The successful online administration and scoring of the End-of-Course tests is a direct result of effective collaboration between Pacific Metrics and the Louisiana Department of Education. “We designed and built this technologically advanced assessment system specifically to meet Louisiana’s needs and to ensure that districts and schools were well-positioned to successfully execute this administration. We are pleased that the automated scoring component of the system was able to aid in this effort,” states Bob Guerin, Acting President & CEO of Pacific Metrics.
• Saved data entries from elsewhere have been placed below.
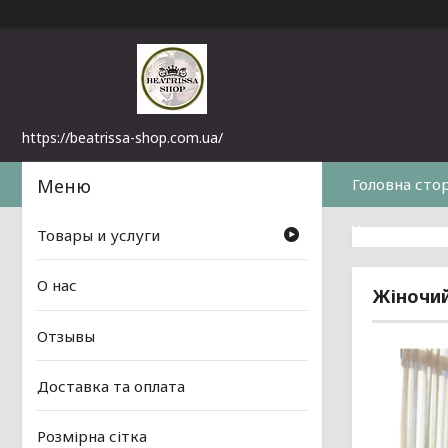
https://beatrissa-shop.com.ua/
Головна сто
Часті питанн
Товары и услуги
О нас
Жіночий
Отзывы
Доставка та оплата
Розмірна сітка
The End-of-Course tests are scored through a combination of handscoring and the use of CRASE, which delivers a second read to constructed-response and essay items. In this blended approach, the scoring engine improves the reliability of the score by recognizing rater bias or rater drift.
The English II and III essay components of Louisiana’s EOC are scored on content, style, and conventions. The 2015 EOC Interpretive Guide has the essays being scored as a total of 18 possible points on page 10 but as a total of 12 possible points on page 18. The referenced scoring rubric (which is not available for 2015-16 but from is 2014-15) references content (4 possible points), style (4 possible points), and conventions (4 possible points) and “additional scoring criteria” that is without point specification.
And to add to the confusion, page 18 notes that Eng II constructed response is scored on two dimensions (content and style) for a possible score range of 2 to 8 points.
Based upon reading the item analyses from this year’s Eng II EOC administration, my students’ scores on the EOC Eng II essay appear to be graded using the 18 possible points referenced on page 10.
But who is doing the grading?
Well, the Louisiana Department of Education (LDOE) dodges specifically mentioning the human-computer hybrid scoring by using passive voice. The excerpt below is from the 2015 Interpretive Guide (complete with scoring inconsistency):
Multiple-Choice Items Multiple-choice items, which assess knowledge, conceptual understanding, and application of skills, are scored correct or incorrect. Student responses are automatically scored by the EOC Tests system (computer-scored).
Constructed-Response Items Constructed-response items require students to compose an answer and use higher-order thinking skills. A typical constructed-response item may direct students to develop an idea, demonstrate a problem-solving strategy, or justify an answer based on reasoning or evidence. …
Writing Prompt (English II)
A typical writing prompt may require students to defend a position or explain a concept. Students are asked to use at least one example from literature they have read in English II, prior courses, or outside of class to support their ideas.
Students are expected to type the final draft of their response in the online testing environment using standard typing skills. Compositions that are incoherent, too brief, not written in English, a restatement of the prompt, a refusal to respond, blank, or off topic are deemed nonscorable and receive 0 points.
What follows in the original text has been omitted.